▸ **Action item**:
Search the records for the word "toolbar" and copy every line in which it occurs.

*** Opening of Data section ***

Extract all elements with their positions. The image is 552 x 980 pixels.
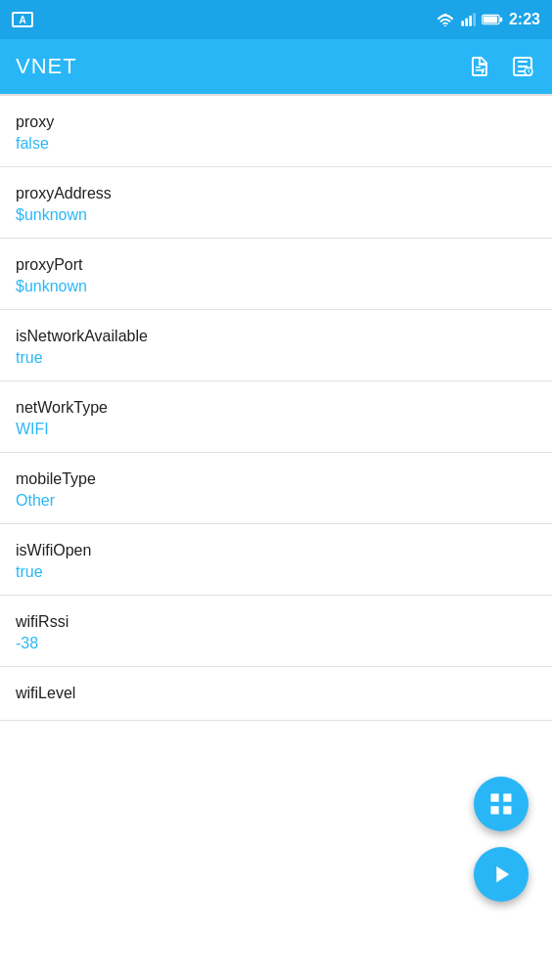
toolbar-actions xyxy=(466,53,536,80)
fab-container xyxy=(474,777,529,902)
value-proxy: false xyxy=(16,135,536,153)
app-title: VNET xyxy=(16,54,77,79)
svg-rect-6 xyxy=(483,16,497,22)
svg-rect-3 xyxy=(469,16,472,26)
list-item-proxyAddress[interactable]: proxyAddress$unknown xyxy=(0,167,552,239)
play-fab[interactable] xyxy=(474,847,529,902)
value-netWorkType: WIFI xyxy=(16,421,536,438)
svg-rect-4 xyxy=(473,13,476,25)
value-isNetworkAvailable: true xyxy=(16,349,536,367)
status-bar-right: 2:23 xyxy=(437,11,540,28)
label-proxyAddress: proxyAddress xyxy=(16,185,536,202)
list-item-isWifiOpen[interactable]: isWifiOpentrue xyxy=(0,524,552,596)
battery-icon xyxy=(482,13,503,26)
svg-rect-2 xyxy=(465,19,468,26)
label-wifiRssi: wifiRssi xyxy=(16,613,536,631)
app-icon: A xyxy=(12,12,33,27)
label-isWifiOpen: isWifiOpen xyxy=(16,542,536,559)
svg-rect-1 xyxy=(461,21,464,25)
label-netWorkType: netWorkType xyxy=(16,399,536,417)
svg-point-0 xyxy=(444,25,446,26)
history-icon[interactable] xyxy=(509,53,536,80)
label-proxy: proxy xyxy=(16,113,536,131)
toolbar: VNET xyxy=(0,39,552,94)
status-bar-left: A xyxy=(12,12,33,27)
list-item-proxy[interactable]: proxyfalse xyxy=(0,96,552,167)
label-wifiLevel: wifiLevel xyxy=(16,685,536,702)
value-proxyPort: $unknown xyxy=(16,278,536,295)
list-item-proxyPort[interactable]: proxyPort$unknown xyxy=(0,239,552,310)
export-icon[interactable] xyxy=(466,53,493,80)
value-isWifiOpen: true xyxy=(16,563,536,581)
signal-icon xyxy=(460,12,476,27)
value-mobileType: Other xyxy=(16,492,536,510)
content-list: proxyfalseproxyAddress$unknownproxyPort$… xyxy=(0,96,552,721)
value-proxyAddress: $unknown xyxy=(16,206,536,224)
list-item-wifiLevel[interactable]: wifiLevel xyxy=(0,667,552,721)
status-bar: A 2:23 xyxy=(0,0,552,39)
label-isNetworkAvailable: isNetworkAvailable xyxy=(16,328,536,345)
label-mobileType: mobileType xyxy=(16,470,536,488)
value-wifiRssi: -38 xyxy=(16,635,536,652)
list-item-netWorkType[interactable]: netWorkTypeWIFI xyxy=(0,381,552,453)
list-item-mobileType[interactable]: mobileTypeOther xyxy=(0,453,552,524)
label-proxyPort: proxyPort xyxy=(16,256,536,274)
list-item-isNetworkAvailable[interactable]: isNetworkAvailabletrue xyxy=(0,310,552,381)
list-item-wifiRssi[interactable]: wifiRssi-38 xyxy=(0,596,552,667)
status-time: 2:23 xyxy=(509,11,540,28)
wifi-icon xyxy=(437,13,454,26)
grid-fab[interactable] xyxy=(474,777,529,831)
svg-rect-7 xyxy=(500,18,502,22)
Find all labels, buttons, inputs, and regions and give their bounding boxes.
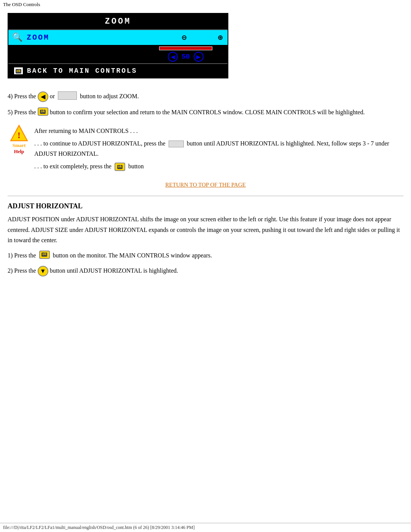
status-bar: file:///D|/rita/LF2/LF2/LFa1/multi_manua… xyxy=(0,523,411,532)
down-arrow-button[interactable]: ▼ xyxy=(38,266,48,276)
ah-step1-prefix: 1) Press the xyxy=(8,251,36,260)
step5-line: 5) Press the ok button to confirm your s… xyxy=(8,107,403,117)
osd-slider-area: ◀ 50 ▶ xyxy=(148,46,224,62)
smart-help-text2b: button xyxy=(128,163,144,169)
smart-help-para2: . . . to exit completely, press the ok b… xyxy=(34,161,403,171)
ah-step2-prefix: 2) Press the xyxy=(8,266,36,276)
osd-slider-controls: ◀ 50 ▶ xyxy=(168,52,204,62)
smart-help-section: ! Smart Help After returning to MAIN CON… xyxy=(8,123,403,174)
adjust-horizontal-heading: ADJUST HORIZONTAL xyxy=(8,202,403,210)
zoom-magnifier-icon: 🔍 xyxy=(12,32,24,43)
return-to-top-link[interactable]: RETURN TO TOP OF THE PAGE xyxy=(165,182,245,188)
osd-screen: ZOOM 🔍 ZOOM ⊖ ⊕ ◀ 50 ▶ ok xyxy=(8,13,228,78)
ah-step2-suffix: button until ADJUST HORIZONTAL is highli… xyxy=(50,266,178,276)
osd-zoom-row: 🔍 ZOOM ⊖ ⊕ xyxy=(8,30,228,45)
page-title: The OSD Controls xyxy=(3,2,40,7)
osd-title: ZOOM xyxy=(8,14,228,29)
content-area: 4) Press the ◀ or button to adjust ZOOM.… xyxy=(0,82,411,286)
status-text: file:///D|/rita/LF2/LF2/LFa1/multi_manua… xyxy=(3,525,194,530)
step4-line: 4) Press the ◀ or button to adjust ZOOM. xyxy=(8,91,403,102)
ah-step2-line: 2) Press the ▼ button until ADJUST HORIZ… xyxy=(8,266,403,276)
osd-back-label: BACK TO MAIN CONTROLS xyxy=(27,67,137,75)
help-label: Help xyxy=(14,149,24,155)
svg-text:!: ! xyxy=(18,130,21,140)
right-arrow-placeholder xyxy=(58,91,77,100)
adjust-horizontal-body: ADJUST POSITION under ADJUST HORIZONTAL … xyxy=(8,214,403,245)
ah-step1-line: 1) Press the ok button on the monitor. T… xyxy=(8,251,403,260)
osd-back-bar: ok BACK TO MAIN CONTROLS xyxy=(8,63,228,78)
smart-help-para1: . . . to continue to ADJUST HORIZONTAL, … xyxy=(34,138,403,159)
osd-content: 🔍 ZOOM ⊖ ⊕ ◀ 50 ▶ ok BACK TO MAIN CONTRO… xyxy=(8,29,228,78)
osd-slider-row: ◀ 50 ▶ xyxy=(8,45,228,63)
osd-plus-icon: ⊕ xyxy=(218,33,224,42)
step4-text: 4) Press the xyxy=(8,91,36,101)
section-divider xyxy=(8,196,403,196)
top-bar: The OSD Controls xyxy=(0,0,411,9)
right-arrow-placeholder2 xyxy=(169,141,184,147)
warning-triangle-icon: ! xyxy=(10,123,29,142)
osd-zoom-label: ZOOM xyxy=(27,33,182,42)
smart-label: Smart xyxy=(13,142,26,149)
step5-suffix: button to confirm your selection and ret… xyxy=(50,107,365,117)
after-return-text: After returning to MAIN CONTROLS . . . xyxy=(34,126,403,136)
osd-minus-icon: ⊖ xyxy=(182,33,188,42)
osd-slider-bar xyxy=(159,46,212,50)
osd-ok-icon: ok xyxy=(14,67,23,75)
ok-button-step5: ok xyxy=(38,107,48,116)
smart-help-text: After returning to MAIN CONTROLS . . . .… xyxy=(34,123,403,174)
return-link-area: RETURN TO TOP OF THE PAGE xyxy=(8,181,403,188)
osd-controls-right: ⊖ ⊕ xyxy=(182,33,224,42)
step4-or: or xyxy=(50,91,55,101)
smart-help-text1: . . . to continue to ADJUST HORIZONTAL, … xyxy=(34,140,166,147)
osd-right-arrow[interactable]: ▶ xyxy=(194,52,204,62)
osd-slider-value: 50 xyxy=(182,53,190,61)
osd-left-arrow[interactable]: ◀ xyxy=(168,52,178,62)
ah-step1-suffix: button on the monitor. The MAIN CONTROLS… xyxy=(53,251,212,260)
ok-button-exit: ok xyxy=(115,163,125,171)
smart-help-icon-area: ! Smart Help xyxy=(8,123,30,155)
left-arrow-button[interactable]: ◀ xyxy=(38,91,48,102)
step4-suffix: button to adjust ZOOM. xyxy=(80,91,139,101)
ok-button-ah1: ok xyxy=(39,251,50,259)
step5-prefix: 5) Press the xyxy=(8,107,36,117)
adjust-horizontal-section: ADJUST HORIZONTAL ADJUST POSITION under … xyxy=(8,202,403,276)
smart-help-text2: . . . to exit completely, press the xyxy=(34,163,112,169)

*** Close of Data section ***

▸ **Completed exercise**:
toolbar-actions xyxy=(466,53,536,80)
toolbar: VNET xyxy=(0,39,552,94)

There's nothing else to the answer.